=== Goal of the exercise ===
Set down all the data again. Change nothing.
──────── Source material
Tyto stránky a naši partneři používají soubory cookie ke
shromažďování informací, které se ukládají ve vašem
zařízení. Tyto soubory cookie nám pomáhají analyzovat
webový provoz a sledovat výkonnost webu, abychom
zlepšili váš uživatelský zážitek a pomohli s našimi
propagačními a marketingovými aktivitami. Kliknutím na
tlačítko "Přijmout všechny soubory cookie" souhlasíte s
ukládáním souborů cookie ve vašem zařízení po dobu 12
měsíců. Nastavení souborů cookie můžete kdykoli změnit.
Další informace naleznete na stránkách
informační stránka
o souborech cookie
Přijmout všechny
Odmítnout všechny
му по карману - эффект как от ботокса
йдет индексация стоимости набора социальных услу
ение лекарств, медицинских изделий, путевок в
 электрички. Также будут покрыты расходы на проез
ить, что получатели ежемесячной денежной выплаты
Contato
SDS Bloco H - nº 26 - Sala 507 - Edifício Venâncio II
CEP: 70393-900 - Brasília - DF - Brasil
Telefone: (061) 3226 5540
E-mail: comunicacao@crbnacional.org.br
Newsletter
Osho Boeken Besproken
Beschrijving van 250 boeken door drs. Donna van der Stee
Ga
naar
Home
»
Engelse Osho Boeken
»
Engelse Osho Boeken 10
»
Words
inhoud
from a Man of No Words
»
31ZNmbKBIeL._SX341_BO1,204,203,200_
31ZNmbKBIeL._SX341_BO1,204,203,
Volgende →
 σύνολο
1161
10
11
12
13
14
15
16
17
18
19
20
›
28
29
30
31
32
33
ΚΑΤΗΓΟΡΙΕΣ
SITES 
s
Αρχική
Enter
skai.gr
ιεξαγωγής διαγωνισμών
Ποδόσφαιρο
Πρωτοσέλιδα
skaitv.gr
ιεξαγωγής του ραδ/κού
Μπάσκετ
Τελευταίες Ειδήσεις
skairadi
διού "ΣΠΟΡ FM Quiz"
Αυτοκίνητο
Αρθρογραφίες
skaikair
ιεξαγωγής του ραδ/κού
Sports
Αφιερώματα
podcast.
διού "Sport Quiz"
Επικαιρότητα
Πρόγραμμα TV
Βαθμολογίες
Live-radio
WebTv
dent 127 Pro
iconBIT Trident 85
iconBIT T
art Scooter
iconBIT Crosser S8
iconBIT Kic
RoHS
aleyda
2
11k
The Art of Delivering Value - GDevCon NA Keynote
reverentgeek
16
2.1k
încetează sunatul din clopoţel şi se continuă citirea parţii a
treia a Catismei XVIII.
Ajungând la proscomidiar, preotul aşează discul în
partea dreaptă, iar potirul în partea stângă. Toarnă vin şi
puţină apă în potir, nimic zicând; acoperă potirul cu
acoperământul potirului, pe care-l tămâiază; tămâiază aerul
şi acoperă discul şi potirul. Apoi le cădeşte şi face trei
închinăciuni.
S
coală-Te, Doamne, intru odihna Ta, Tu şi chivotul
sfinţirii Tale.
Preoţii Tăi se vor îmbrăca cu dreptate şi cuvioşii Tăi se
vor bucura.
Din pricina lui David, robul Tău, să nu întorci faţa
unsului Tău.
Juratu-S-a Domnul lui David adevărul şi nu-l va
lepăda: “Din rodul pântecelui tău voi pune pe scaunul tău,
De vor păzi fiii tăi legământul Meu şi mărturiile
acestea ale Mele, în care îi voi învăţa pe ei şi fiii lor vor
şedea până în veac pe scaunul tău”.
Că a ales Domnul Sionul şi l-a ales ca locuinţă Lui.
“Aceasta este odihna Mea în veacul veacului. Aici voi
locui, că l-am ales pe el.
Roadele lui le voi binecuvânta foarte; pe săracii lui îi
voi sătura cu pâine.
────────────────
=== Output for this exercise ===
Tyto stránky a naši partneři používají soubory cookie ke
shromažďování informací, které se ukládají ve vašem
zařízení. Tyto soubory cookie nám pomáhají analyzovat
webový provoz a sledovat výkonnost webu, abychom
zlepšili váš uživatelský zážitek a pomohli s našimi
propagačními a marketingovými aktivitami. Kliknutím na
tlačítko "Přijmout všechny soubory cookie" souhlasíte s
ukládáním souborů cookie ve vašem zařízení po dobu 12
měsíců. Nastavení souborů cookie můžete kdykoli změnit.
Další informace naleznete na stránkách
informační stránka
o souborech cookie
Přijmout všechny
Odmítnout všechny
му по карману - эффект как от ботокса
йдет индексация стоимости набора социальных услу
ение лекарств, медицинских изделий, путевок в
 электрички. Также будут покрыты расходы на проез
ить, что получатели ежемесячной денежной выплаты
Contato
SDS Bloco H - nº 26 - Sala 507 - Edifício Venâncio II
CEP: 70393-900 - Brasília - DF - Brasil
Telefone: (061) 3226 5540
E-mail: comunicacao@crbnacional.org.br
Newsletter
Osho Boeken Besproken
Beschrijving van 250 boeken door drs. Donna van der Stee
Ga
naar
Home
»
Engelse Osho Boeken
»
Engelse Osho Boeken 10
»
Words
inhoud
from a Man of No Words
»
31ZNmbKBIeL._SX341_BO1,204,203,200_
31ZNmbKBIeL._SX341_BO1,204,203,
Volgende →
 σύνολο
1161
10
11
12
13
14
15
16
17
18
19
20
›
28
29
30
31
32
33
ΚΑΤΗΓΟΡΙΕΣ
SITES 
s
Αρχική
Enter
skai.gr
ιεξαγωγής διαγωνισμών
Ποδόσφαιρο
Πρωτοσέλιδα
skaitv.gr
ιεξαγωγής του ραδ/κού
Μπάσκετ
Τελευταίες Ειδήσεις
skairadi
διού "ΣΠΟΡ FM Quiz"
Αυτοκίνητο
Αρθρογραφίες
skaikair
ιεξαγωγής του ραδ/κού
Sports
Αφιερώματα
podcast.
διού "Sport Quiz"
Επικαιρότητα
Πρόγραμμα TV
Βαθμολογίες
Live-radio
WebTv
dent 127 Pro
iconBIT Trident 85
iconBIT T
art Scooter
iconBIT Crosser S8
iconBIT Kic
RoHS
aleyda
2
11k
The Art of Delivering Value - GDevCon NA Keynote
reverentgeek
16
2.1k
încetează sunatul din clopoţel şi se continuă citirea parţii a
treia a Catismei XVIII.
Ajungând la proscomidiar, preotul aşează discul în
partea dreaptă, iar potirul în partea stângă. Toarnă vin şi
puţină apă în potir, nimic zicând; acoperă potirul cu
acoperământul potirului, pe care-l tămâiază; tămâiază aerul
şi acoperă discul şi potirul. Apoi le cădeşte şi face trei
închinăciuni.
S
coală-Te, Doamne, intru odihna Ta, Tu şi chivotul
sfinţirii Tale.
Preoţii Tăi se vor îmbrăca cu dreptate şi cuvioşii Tăi se
vor bucura.
Din pricina lui David, robul Tău, să nu întorci faţa
unsului Tău.
Juratu-S-a Domnul lui David adevărul şi nu-l va
lepăda: “Din rodul pântecelui tău voi pune pe scaunul tău,
De vor păzi fiii tăi legământul Meu şi mărturiile
acestea ale Mele, în care îi voi învăţa pe ei şi fiii lor vor
şedea până în veac pe scaunul tău”.
Că a ales Domnul Sionul şi l-a ales ca locuinţă Lui.
“Aceasta este odihna Mea în veacul veacului. Aici voi
locui, că l-am ales pe el.
Roadele lui le voi binecuvânta foarte; pe săracii lui îi
voi sătura cu pâine.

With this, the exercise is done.